- Data shown -

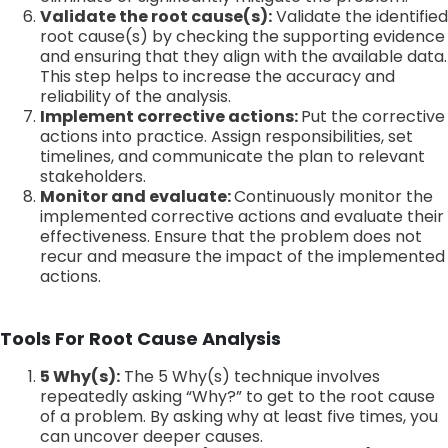
Validate the root cause(s):
Validate the identified
root cause(s) by checking the supporting evidence
and ensuring that they align with the available data.
This step helps to increase the accuracy and
reliability of the analysis.
Implement corrective actions:
Put the corrective
actions into practice. Assign responsibilities, set
timelines, and communicate the plan to relevant
stakeholders.
Monitor and evaluate:
Continuously monitor the
implemented corrective actions and evaluate their
effectiveness. Ensure that the problem does not
recur and measure the impact of the implemented
actions.
Tools For Root Cause Analysis
5 Why(s):
The 5 Why(s) technique involves
repeatedly asking “Why?” to get to the root cause
of a problem. By asking why at least five times, you
can uncover deeper causes.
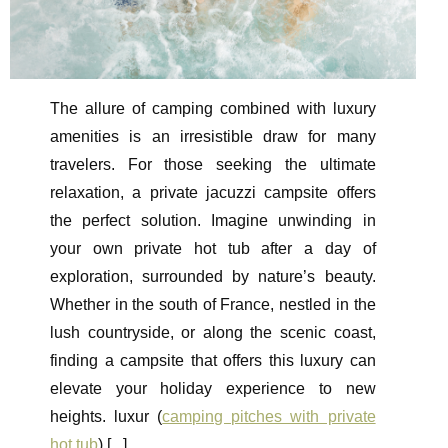
The allure of camping combined with luxury
amenities is an irresistible draw for many
travelers. For those seeking the ultimate
relaxation, a private jacuzzi campsite offers
the perfect solution. Imagine unwinding in
your own private hot tub after a day of
exploration, surrounded by nature’s beauty.
Whether in the south of France, nestled in the
lush countryside, or along the scenic coast,
finding a campsite that offers this luxury can
elevate your holiday experience to new
heights. luxur (
camping pitches with private
hot tub
) [
...
]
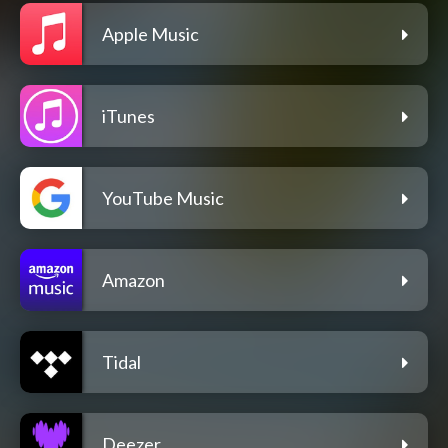
Apple Music
iTunes
YouTube Music
Amazon
Tidal
Deezer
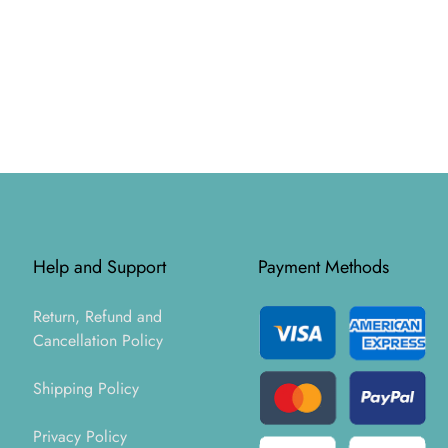
Help and Support
Payment Methods
Return, Refund and
Cancellation Policy
Shipping Policy
Privacy Policy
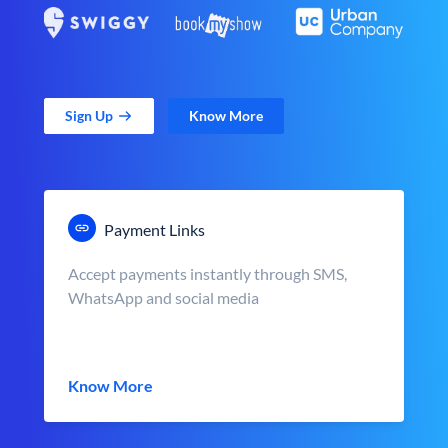
Sign Up
Know More
Payment Links
Accept payments instantly through SMS,
WhatsApp and social media
Know More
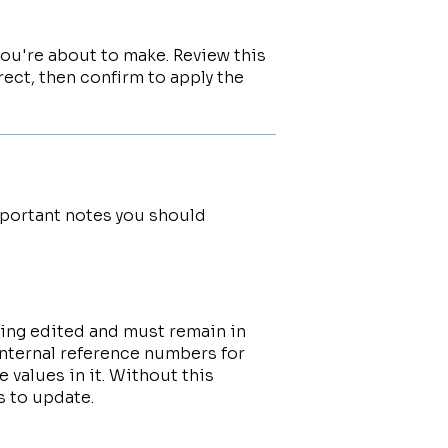
ou're about to make. Review this
rect, then confirm to apply the
mportant notes you should
eing edited and must remain in
internal reference numbers for
 values in it. Without this
 to update.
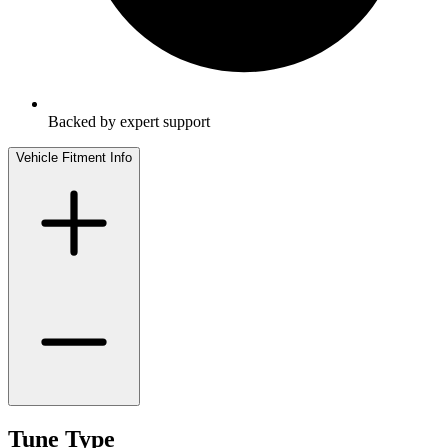
Backed by expert support
Vehicle Fitment Info
Tune Type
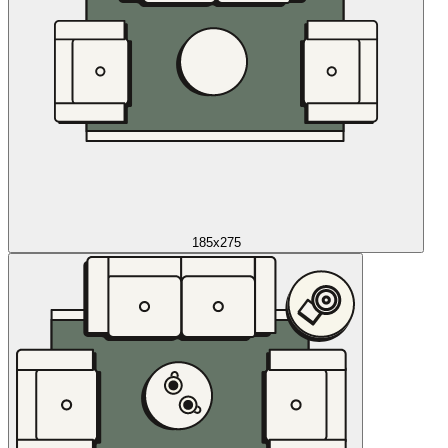
185x275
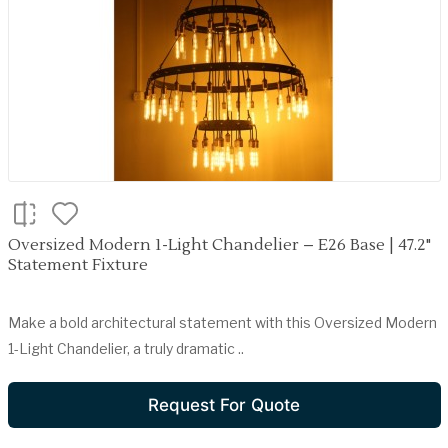
Oversized Modern 1-Light Chandelier – E26 Base | 47.2"
Statement Fixture
Make a bold architectural statement with this Oversized Modern
1-Light Chandelier, a truly dramatic ..
Request For Quote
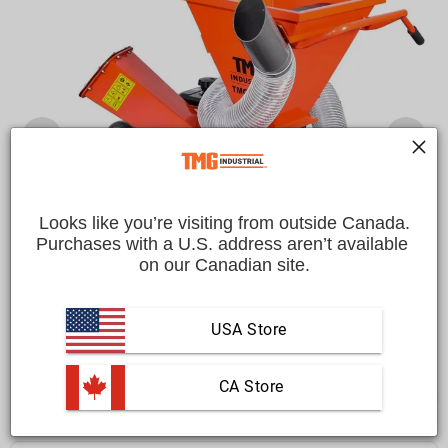
Looks like you’re visiting from outside Canada.
Purchases with a U.S. address aren’t available 
on our Canadian site.
USA Store
 CA Store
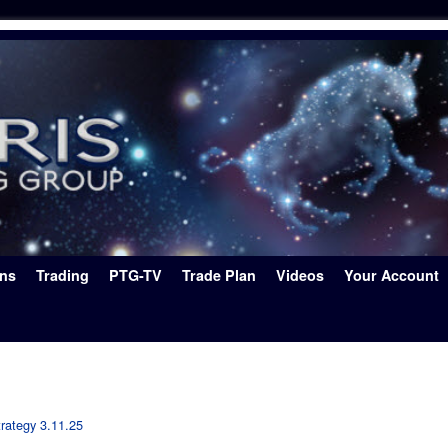
ons
Trading
PTG-TV
Trade Plan
Videos
Your Account
rategy 3.11.25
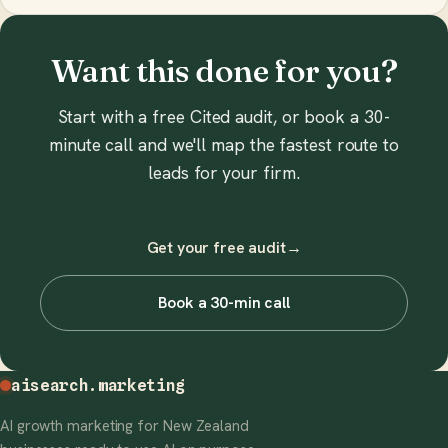
Want this done for you?
Start with a free Cited audit, or book a 30-
minute call and we'll map the fastest route to
leads for your firm.
Get your free audit
→
Book a 30-min call
aisearch
.marketing
AI growth marketing for New Zealand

- Assigned task -
Beginning with the first line of the records above, extract each line exactly through the line that holds "Help and Support", both ends included. Omit pictures.

- Final answer -
Validate the root cause(s):
Validate the identified
root cause(s) by checking the supporting evidence
and ensuring that they align with the available data.
This step helps to increase the accuracy and
reliability of the analysis.
Implement corrective actions:
Put the corrective
actions into practice. Assign responsibilities, set
timelines, and communicate the plan to relevant
stakeholders.
Monitor and evaluate:
Continuously monitor the
implemented corrective actions and evaluate their
effectiveness. Ensure that the problem does not
recur and measure the impact of the implemented
actions.
Tools For Root Cause Analysis
5 Why(s):
The 5 Why(s) technique involves
repeatedly asking “Why?” to get to the root cause
of a problem. By asking why at least five times, you
can uncover deeper causes.
The allure of camping combined with luxury
amenities is an irresistible draw for many
travelers. For those seeking the ultimate
relaxation, a private jacuzzi campsite offers
the perfect solution. Imagine unwinding in
your own private hot tub after a day of
exploration, surrounded by nature’s beauty.
Whether in the south of France, nestled in the
lush countryside, or along the scenic coast,
finding a campsite that offers this luxury can
elevate your holiday experience to new
heights. luxur (
camping pitches with private
hot tub
) [
...
]
Apple Music
iTunes
YouTube Music
Amazon
Tidal
Deezer
Help and Support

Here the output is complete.